Get the point symmetry of a given structure.
Note: For certain non-trivial supercell expansions, the broken cell
periodicity can break the site symmetry and lead to incorrect point
symmetry determination (particularly if using non-scalar supercell matrices
with high symmetry materials). If the unrelaxed bulk structure
(``bulk_structure``) is also supplied, then ``doped`` will determine the
defect site and then automatically check if this is the case, and warn you
if so.
This can also be checked by using this function on your doped `generated`
defects:
.. code-block:: python
from doped.generation import get_defect_name_from_entry
for defect_name, defect_entry in defect_gen.items():
print(defect_name,
get_defect_name_from_entry(defect_entry, relaxed=False),
get_defect_name_from_entry(defect_entry), "\n")
And if the point symmetries match in each case, then using this function on
your parsed `relaxed` ``DefectEntry`` objects should correctly determine
the final relaxed defect symmetry -- otherwise periodicity-breaking
prevents this.
If ``bulk_structure`` is supplied and ``relaxed`` is set to ``False``, then
returns the bulk site symmetry of the defect, which for
vacancies/substitutions is the symmetry of the corresponding bulk site,
while for interstitials it is the point symmetry of the `final relaxed`
interstitial site when placed in the (unrelaxed) bulk structure.
Args:
structure (Structure):
``Structure`` object for which to determine the point symmetry.
bulk_structure (Structure):
``Structure`` object of the bulk structure, if known. Default is
``None``. If provided and ``relaxed = True``, will be used to check
if the supercell is breaking the crystal periodicity (and thus
preventing accurate determination of the relaxed defect point
symmetry) and warn you if so.
symprec (float):
Symmetry precision to use for determining symmetry operations and
thus point symmetries with ``spglib``. Default is 0.01 for
unrelaxed structures, 0.1 for relaxed (to account for residual
structural noise, matching that used by the ``Materials Project``).
You may want to adjust for your system (e.g. if there are very
slight octahedral distortions etc.).
If ``fixed_symprec_and_dist_tol_factor`` is ``False`` (default),
this value will be automatically adjusted (up to 10x, down to 0.1x)
until the identified equivalent sites from ``spglib`` have
consistent point group symmetries.
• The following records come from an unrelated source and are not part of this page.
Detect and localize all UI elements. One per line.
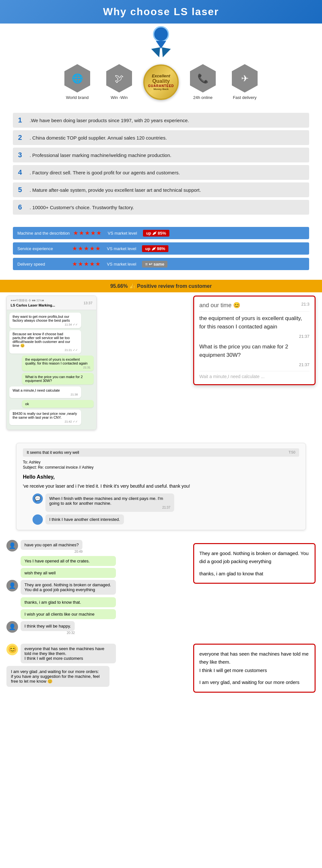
chat-enlarged-1: and our time 😊21:3 the equipment of your…	[193, 296, 316, 385]
win-win-label: Win -Win	[111, 95, 128, 100]
quality-text: Quality	[152, 78, 170, 84]
enlarged-time-1: 21:37	[199, 334, 310, 339]
enlarged-line-0: and our time 😊21:3	[199, 302, 310, 309]
chat-section-1: ●●●中国移动 令 ■■ 32%■ LS Carlos Laser Markin…	[0, 292, 322, 436]
feature-item-3: 3 . Professional laser marking machine/w…	[13, 148, 309, 162]
email-bubble-2: I think I have another client interested…	[45, 515, 124, 524]
chat-screenshot-1: ●●●中国移动 令 ■■ 32%■ LS Carlos Laser Markin…	[6, 296, 97, 430]
win-win-icon-group: 🕊 Win -Win	[100, 64, 139, 100]
avatar-user1: 👤	[6, 540, 18, 552]
ribbon	[150, 26, 172, 58]
comp-label-2: Service experience	[17, 246, 69, 251]
feature-text-4: . Factory direct sell. There is good pro…	[30, 170, 180, 175]
comp-vs-3: VS market level	[107, 262, 136, 267]
feature-number-5: 5	[18, 186, 28, 194]
chat-row-open-machines: 👤 have you open all machines? 20:49	[6, 540, 116, 553]
msg-open-machines: have you open all machines?	[21, 540, 82, 550]
comp-stars-2: ★★★★★	[72, 245, 101, 252]
enlarged-text-2: What is the price you can make for 2 equ…	[199, 343, 310, 359]
email-to: To: Ashley	[23, 460, 299, 464]
comparison-section: Machine and the describtion ★★★★★ VS mar…	[0, 224, 322, 277]
chat-msg-4: What is the price you can make for 2 equ…	[22, 373, 94, 384]
email-wrapper: It seems that it works very well T:50 To…	[0, 436, 322, 537]
chat3-enlarged-text-1: everyone that has seen the machines have…	[199, 650, 310, 666]
email-bubble-1: When I finish with these machines and my…	[45, 493, 174, 512]
msg-wish-all-well: wish they all well	[21, 568, 116, 578]
feature-item-1: 1 .We have been doing laser products sin…	[13, 113, 309, 128]
comp-badge-3: = ↩ same	[142, 261, 168, 268]
chat-msg-6: ok	[22, 400, 94, 408]
enlarged-time-2: 21:37	[199, 362, 310, 367]
chat-section-2: 👤 have you open all machines? 20:49 Yes …	[0, 537, 322, 641]
comp-vs-2: VS market level	[107, 246, 136, 251]
email-greeting: Hello Ashley,	[23, 473, 299, 481]
world-brand-hexagon: 🌐	[64, 64, 90, 93]
chat-group-3: 😊 everyone that has seen the machines ha…	[6, 644, 116, 687]
msg-very-glad: I am very glad ,and waiting for our more…	[6, 666, 109, 687]
comp-label-3: Delivery speed	[17, 262, 69, 267]
comp-badge-1: up 🌶 85%	[143, 230, 169, 237]
email-subject-bar: It seems that it works very well T:50	[23, 448, 299, 457]
email-avatar: 💬	[33, 493, 43, 504]
msg-will-be-happy: I think they will be happy.	[21, 621, 75, 631]
emoji-avatar-smile: 😊	[6, 644, 18, 655]
chat-time-display: 13:37	[83, 301, 93, 305]
avatar-user3: 👤	[6, 621, 18, 633]
chat3-enlarged: everyone that has seen the machines have…	[193, 644, 316, 693]
chat-row-1: ●●●中国移动 令 ■■ 32%■ LS Carlos Laser Markin…	[0, 292, 322, 433]
chat-row-good-packing: 👤 They are good. Nothing is broken or da…	[6, 580, 116, 595]
email-section: It seems that it works very well T:50 To…	[16, 443, 306, 530]
feature-text-6: . 10000+ Customer's choice. Trustworthy …	[30, 205, 134, 210]
quality-icon-group: Excellent Quality GUARANTEED Money Back	[142, 64, 180, 100]
ribbon-decoration	[0, 24, 322, 58]
online-hexagon: 📞	[190, 64, 216, 93]
msg-machines-told: everyone that has seen the machines have…	[21, 644, 116, 663]
enlarged-text-1: the equipment of yours is excellent qual…	[199, 314, 310, 331]
online-label: 24h online	[193, 95, 213, 100]
chat-group-left: 👤 have you open all machines? 20:49 Yes …	[6, 540, 116, 634]
msg-yes-opened: Yes I have opened all of the crates.	[21, 556, 116, 566]
chat-row-happy: 👤 I think they will be happy. 20:32	[6, 621, 116, 634]
feature-number-2: 2	[18, 133, 28, 142]
fast-delivery-label: Fast delivery	[233, 95, 257, 100]
money-back-text: Money Back	[153, 88, 169, 91]
comparison-row-2: Service experience ★★★★★ VS market level…	[13, 242, 309, 255]
feature-number-3: 3	[18, 151, 28, 159]
comp-label-1: Machine and the describtion	[17, 231, 70, 236]
page-header: Why choose LS laser	[0, 0, 322, 24]
msg-wish-clients: I wish your all clients like our machine	[21, 609, 116, 619]
feature-text-3: . Professional laser marking machine/wel…	[30, 152, 171, 158]
email-body: Hello Ashley, 've receive your laser and…	[23, 473, 299, 490]
chat3-enlarged-text-2: I think I will get more customers	[199, 666, 310, 675]
feature-item-2: 2 . China domestic TOP gold supplier. An…	[13, 130, 309, 145]
email-chat-bubbles: 💬 When I finish with these machines and …	[33, 493, 299, 525]
comparison-row-3: Delivery speed ★★★★★ VS market level = ↩…	[13, 258, 309, 270]
feature-text-5: . Mature after-sale system, provide you …	[30, 187, 201, 193]
quality-badge: Excellent Quality GUARANTEED Money Back	[143, 64, 179, 100]
chat-title-1: LS Carlos Laser Marking...	[11, 303, 81, 307]
email-timestamp: T:50	[288, 450, 295, 454]
review-banner: 95.66% 👍 Positive review from customer	[0, 280, 322, 292]
chat-body-1: they want to get more profits,but our fa…	[7, 310, 96, 430]
email-avatar-2	[33, 515, 43, 525]
msg-glad-to-know: thanks, i am glad to know that.	[21, 597, 116, 607]
win-win-hexagon: 🕊	[106, 64, 132, 93]
comp-badge-2: up 🌶 98%	[142, 245, 169, 252]
feature-text-2: . China domestic TOP gold supplier. Annu…	[30, 135, 167, 141]
chat2-enlarged-text-2: thanks, i am glad to know that	[199, 569, 310, 578]
feature-text-1: .We have been doing laser products since…	[30, 118, 189, 123]
comparison-row-1: Machine and the describtion ★★★★★ VS mar…	[13, 227, 309, 239]
chat3-enlarged-text-3: I am very glad, and waiting for our more…	[199, 678, 310, 686]
chat-msg-7: $9430 is really our best price now ,near…	[9, 410, 81, 425]
comp-stars-1: ★★★★★	[73, 229, 102, 237]
world-brand-label: World brand	[66, 95, 89, 100]
fast-delivery-hexagon: ✈	[232, 64, 258, 93]
email-subject-line: Subject: Re: commercial invoice // Ashle…	[23, 465, 299, 470]
comp-vs-1: VS market level	[108, 231, 137, 236]
comp-stars-3: ★★★★★	[72, 260, 101, 268]
email-subject-bar-text: It seems that it works very well	[27, 450, 79, 455]
feature-item-4: 4 . Factory direct sell. There is good p…	[13, 165, 309, 180]
avatar-user2: 👤	[6, 580, 18, 591]
world-brand-icon-group: 🌐 World brand	[58, 64, 97, 100]
enlarged-footer: Wait a minute,I need calculate ...	[199, 371, 310, 379]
Setting ``verbose`` to ``True``
will print information on the trialled ``symprec`` (and
``dist_tol_factor`` values).
relaxed (bool):
If ``False``, determines the site symmetry using the defect site
`in the unrelaxed bulk supercell` (i.e. the bulk site symmetry),
otherwise tries to determine the point symmetry of the relaxed
defect in the defect supercell. Default is ``True``.
verbose (bool):
If ``None`` (default) or ``True``, prints a warning if the
supercell is detected to break the crystal periodicity (and hence
not be able to return a reliable `relaxed` point symmetry).
``True`` corresponds to higher verbosity, where information on
trialled ``symprec`` and ``dist_tol_factor`` values in equivalent
site generation is also printed. Default is ``None``.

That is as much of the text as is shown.